Кто-то из отцов пустыни говорил, что в келье можно оставаться безбедно, только если ты весь живешь под собственной кожей; если ты сердцем хоть на вершок вне себя — келья невыносима, потому что ты будешь разбиваться о всякую стену. В этом разница между тюремной одиночной камерой и кельей: человек, который находится в одиночной камере, рвется наружу; человек, который уходит в келью, кого допустили до этого, рвется внутрь, вглубь — и это совершенно другой строй.

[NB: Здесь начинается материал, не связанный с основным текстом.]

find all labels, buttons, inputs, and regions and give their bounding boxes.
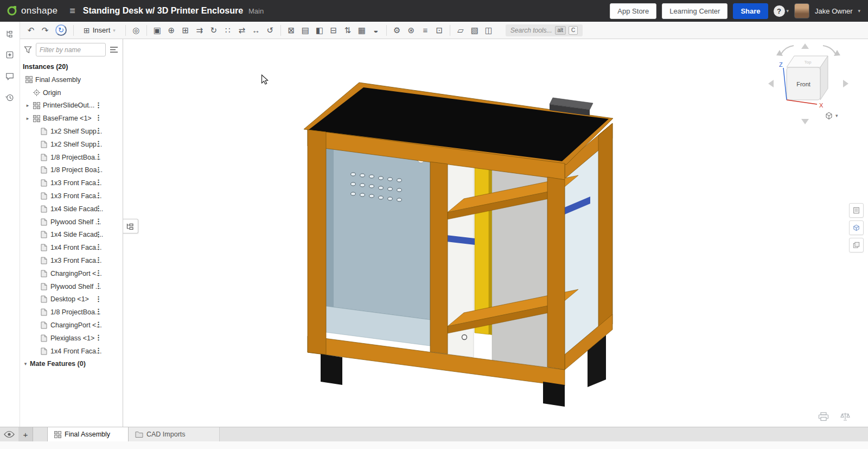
pattern-icon[interactable]: ∷ — [221, 24, 235, 37]
assembly-3d-model[interactable] — [123, 39, 868, 427]
tree-item[interactable]: 1x3 Front Faca...⋮ — [20, 176, 123, 189]
graphics-viewport[interactable]: Top Front Z X ▾ — [123, 39, 868, 427]
tree-item[interactable]: Final Assembly — [20, 73, 123, 86]
transform-icon[interactable]: ⇄ — [235, 24, 249, 37]
tree-item[interactable]: 1/8 Project Boa...⋮ — [20, 164, 123, 177]
drag-handle-dots[interactable]: ⋮ — [95, 230, 102, 239]
reorder-icon[interactable]: ⇅ — [341, 24, 355, 37]
user-name[interactable]: Jake Owner — [815, 7, 852, 15]
section-view-icon[interactable]: ◧ — [312, 24, 327, 37]
viewcube-arrow-down[interactable] — [801, 119, 809, 124]
tree-item[interactable]: 1/8 ProjectBoa...⋮ — [20, 151, 123, 164]
drawing-icon[interactable]: ▱ — [454, 24, 468, 37]
chevron-down-icon[interactable]: ▾ — [22, 361, 29, 366]
named-views-icon[interactable]: ⊟ — [327, 24, 341, 37]
printer-compartment[interactable] — [326, 146, 430, 346]
drag-handle-dots[interactable]: ⋮ — [95, 255, 102, 265]
learning-center-button[interactable]: Learning Center — [662, 3, 727, 19]
drag-handle-dots[interactable]: ⋮ — [95, 204, 102, 213]
workspace-name[interactable]: Main — [248, 7, 264, 15]
parts-panel-button[interactable] — [849, 220, 864, 235]
view-options-button[interactable]: ▾ — [821, 111, 841, 121]
tree-item[interactable]: ▸PrinterSlideOut...⋮ — [20, 99, 123, 112]
tree-item[interactable]: Plexiglass <1>⋮ — [20, 332, 123, 345]
filter-input[interactable] — [36, 43, 106, 56]
drag-handle-dots[interactable]: ⋮ — [95, 268, 102, 278]
drag-handle-dots[interactable]: ⋮ — [95, 152, 102, 162]
viewcube-arrow-left[interactable] — [768, 80, 774, 87]
drag-handle-dots[interactable]: ⋮ — [95, 165, 102, 175]
drag-handle-dots[interactable]: ⋮ — [95, 191, 102, 200]
help-menu[interactable]: ? ▾ — [774, 5, 789, 17]
group-icon[interactable]: ▣ — [150, 24, 164, 37]
tree-item[interactable]: ▸BaseFrame <1>⋮ — [20, 112, 123, 125]
onshape-logo[interactable]: onshape — [0, 5, 64, 16]
instances-panel-icon[interactable] — [2, 27, 17, 40]
tab-final-assembly[interactable]: Final Assembly — [47, 427, 129, 441]
history-panel-icon[interactable] — [2, 91, 17, 104]
explode-icon[interactable]: ⊠ — [284, 24, 298, 37]
comments-panel-icon[interactable] — [2, 69, 17, 83]
tree-item[interactable]: 1/8 ProjectBoa...⋮ — [20, 306, 123, 319]
update-icon[interactable]: ↻ — [55, 24, 67, 36]
tree-item[interactable]: 1x3 Front Faca...⋮ — [20, 189, 123, 203]
tree-item[interactable]: Desktop <1>⋮ — [20, 293, 123, 306]
drag-handle-dots[interactable]: ⋮ — [95, 281, 102, 291]
tree-item[interactable]: 1x4 Front Faca...⋮ — [20, 241, 123, 254]
tree-item[interactable]: Plywood Shelf ...⋮ — [20, 280, 123, 293]
viewcube-arrow-up[interactable] — [801, 43, 809, 49]
configurations-icon[interactable]: ⚙ — [390, 24, 404, 37]
add-tab-button[interactable]: + — [18, 427, 33, 441]
bom-panel-button[interactable] — [849, 203, 864, 218]
tree-item[interactable]: 1x4 Side Facad...⋮ — [20, 203, 123, 216]
tab-manager-icon[interactable] — [0, 427, 18, 441]
tree-item[interactable]: ChargingPort <...⋮ — [20, 319, 123, 332]
desk-leg-front-left[interactable] — [321, 354, 342, 385]
mate-icon[interactable]: ◎ — [129, 24, 143, 37]
scale-icon[interactable] — [839, 411, 852, 422]
list-options-icon[interactable] — [108, 45, 119, 54]
frame-icon[interactable]: ◫ — [482, 24, 496, 37]
tree-item[interactable]: ▾Mate Features (0) — [20, 358, 123, 371]
search-tools-button[interactable]: Search tools... alt C — [506, 24, 583, 36]
tree-item[interactable]: 1x2 Shelf Supp...⋮ — [20, 138, 123, 151]
interference-icon[interactable]: ⊛ — [404, 24, 418, 37]
mate-connector-icon[interactable]: ⊕ — [164, 24, 178, 37]
drag-handle-dots[interactable]: ⋮ — [95, 242, 102, 252]
drag-handle-dots[interactable]: ⋮ — [95, 320, 102, 330]
linear-pattern-icon[interactable]: ⇉ — [193, 24, 207, 37]
assembly-tree-flyout-button[interactable] — [123, 219, 138, 233]
drag-handle-dots[interactable]: ⋮ — [95, 307, 102, 317]
tree-item[interactable]: 1x2 Shelf Supp...⋮ — [20, 125, 123, 138]
display-states-panel-button[interactable] — [849, 238, 864, 252]
measure-icon[interactable]: ⊡ — [432, 24, 446, 37]
hamburger-menu-icon[interactable]: ≡ — [64, 6, 81, 16]
user-avatar[interactable] — [794, 3, 809, 18]
drag-handle-dots[interactable]: ⋮ — [95, 113, 102, 123]
drag-handle-dots[interactable]: ⋮ — [95, 139, 102, 149]
share-button[interactable]: Share — [733, 3, 768, 19]
configurations-panel-icon[interactable] — [2, 48, 17, 61]
tree-item[interactable]: 1x3 Front Faca...⋮ — [20, 254, 123, 267]
tree-item[interactable]: 1x4 Side Facad...⋮ — [20, 229, 123, 242]
drag-handle-dots[interactable]: ⋮ — [95, 100, 102, 110]
bom-icon[interactable]: ▦ — [355, 24, 369, 37]
help-icon[interactable]: ? — [774, 5, 785, 17]
circular-pattern-icon[interactable]: ↻ — [207, 24, 221, 37]
desk-leg-front-right[interactable] — [543, 382, 565, 407]
drag-handle-dots[interactable]: ⋮ — [95, 217, 102, 226]
drag-handle-dots[interactable]: ⋮ — [95, 346, 102, 356]
instances-header[interactable]: Instances (20) — [20, 60, 123, 73]
drag-handle-dots[interactable]: ⋮ — [95, 333, 102, 343]
rotate-icon[interactable]: ↺ — [263, 24, 277, 37]
drag-handle-dots[interactable]: ⋮ — [95, 294, 102, 304]
app-store-button[interactable]: App Store — [610, 3, 656, 19]
viewcube-arrow-right[interactable] — [843, 80, 848, 87]
drag-handle-dots[interactable]: ⋮ — [95, 178, 102, 187]
undo-icon[interactable]: ↶ — [24, 24, 38, 37]
drag-handle-dots[interactable]: ⋮ — [95, 126, 102, 136]
display-states-icon[interactable]: ≡ — [418, 24, 432, 37]
printer-icon[interactable] — [817, 411, 830, 422]
chevron-right-icon[interactable]: ▸ — [24, 103, 31, 108]
tree-item[interactable]: ChargingPort <...⋮ — [20, 267, 123, 280]
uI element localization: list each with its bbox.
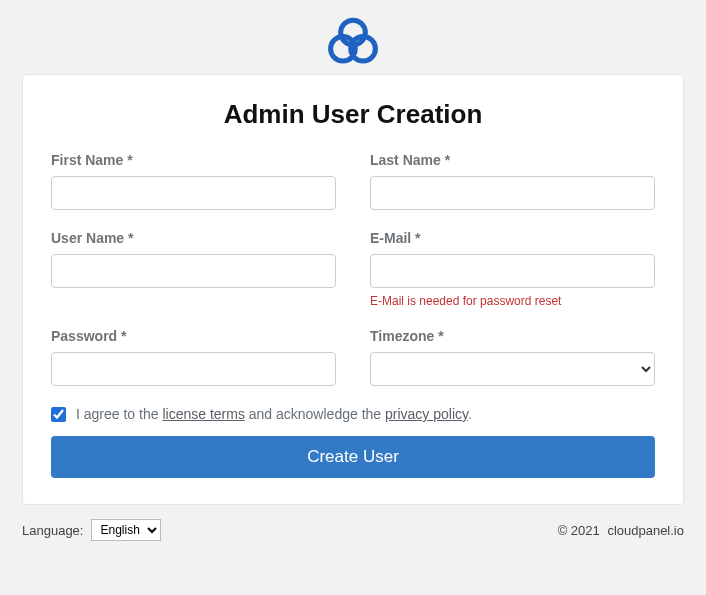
page-title: Admin User Creation	[51, 99, 655, 130]
app-logo	[325, 14, 381, 70]
language-label: Language:	[22, 523, 83, 538]
create-user-button[interactable]: Create User	[51, 436, 655, 478]
email-label: E-Mail *	[370, 230, 655, 246]
agree-text: I agree to the license terms and acknowl…	[76, 406, 472, 422]
email-hint: E-Mail is needed for password reset	[370, 294, 655, 308]
password-label: Password *	[51, 328, 336, 344]
timezone-select[interactable]	[370, 352, 655, 386]
agree-text-post: .	[468, 406, 472, 422]
user-name-input[interactable]	[51, 254, 336, 288]
email-input[interactable]	[370, 254, 655, 288]
timezone-label: Timezone *	[370, 328, 655, 344]
user-name-label: User Name *	[51, 230, 336, 246]
first-name-label: First Name *	[51, 152, 336, 168]
last-name-input[interactable]	[370, 176, 655, 210]
page-footer: Language: English © 2021 cloudpanel.io	[22, 519, 684, 541]
last-name-label: Last Name *	[370, 152, 655, 168]
privacy-policy-link[interactable]: privacy policy	[385, 406, 468, 422]
cloudpanel-logo-icon	[325, 14, 381, 70]
license-terms-link[interactable]: license terms	[162, 406, 244, 422]
language-select[interactable]: English	[91, 519, 161, 541]
agree-checkbox[interactable]	[51, 407, 66, 422]
agree-text-mid: and acknowledge the	[245, 406, 385, 422]
site-link[interactable]: cloudpanel.io	[607, 523, 684, 538]
copyright-text: © 2021	[558, 523, 600, 538]
password-input[interactable]	[51, 352, 336, 386]
first-name-input[interactable]	[51, 176, 336, 210]
admin-create-card: Admin User Creation First Name * Last Na…	[22, 74, 684, 505]
agree-text-pre: I agree to the	[76, 406, 162, 422]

И вот это первое — та стабильность жизни, которая заключается в том, что совершенно не нужно искать Бога где-то, потому что если Его не найти внутри себя, Его не найти и вне себя. И в момент, когда вы это обнаружили, тогда, в сущности, не так важно, где вы: на базарной ли площади или в келье; если вы внутри себя, то вы только внутри себя. Может быть, телесно вы передвигаетесь, но всем бытием вы просто предстоите перед Богом.

То же самое можно сказать о других обетах. Они кажутся порой очень внешними; скажем, обет бедности или нестяжательности, казалось бы, очень прост. Во-первых, иногда он как будто очень прост, потому что и без него ничем не обладаешь. Но это совсем не так просто, потому что в момент, когда говоришь: да, я мог бы это иметь, но больше не могу, потому что отрекся от этого — самый ничтожный предмет вдруг делается таким привлекательным, таким желанным... Я в 1939 году произнес монашеские обеты, через неделю попал в армию и началось армейское житие. Помню, как-то вечером я сидел и читал; рядом со мной лежал огрызок карандаша — с одной стороны подточенный, с другой подъеденный, соблазняться было действительно нечем. И вдруг краем глаза я увидел этот карандаш, и мне что-то сказало: ты никогда больше за всю жизнь не сможешь сказать: “это мой карандаш”. Ты отрекся от всего, чем имеешь право обладать... И — вам это, может, покажется совершенным бредом, но всякий соблазн, всякое такое притяжение есть своего рода бред — я два или три часа боролся с тем, чтобы сказать: да, этот карандаш не мой — и слава Богу!.. В течение нескольких часов я сидел перед этим огрызком карандаша с чувством, что я не знаю, что бы дал, лишь бы иметь право сказать: “Это мой карандаш”. Причем, практически он был мой карандаш, я им пользовался, я его грыз. И он не был мой; и вот тогда-то я почувствовал, что не иметь — одно, а быть свободным от предмета — совершенно другое дело.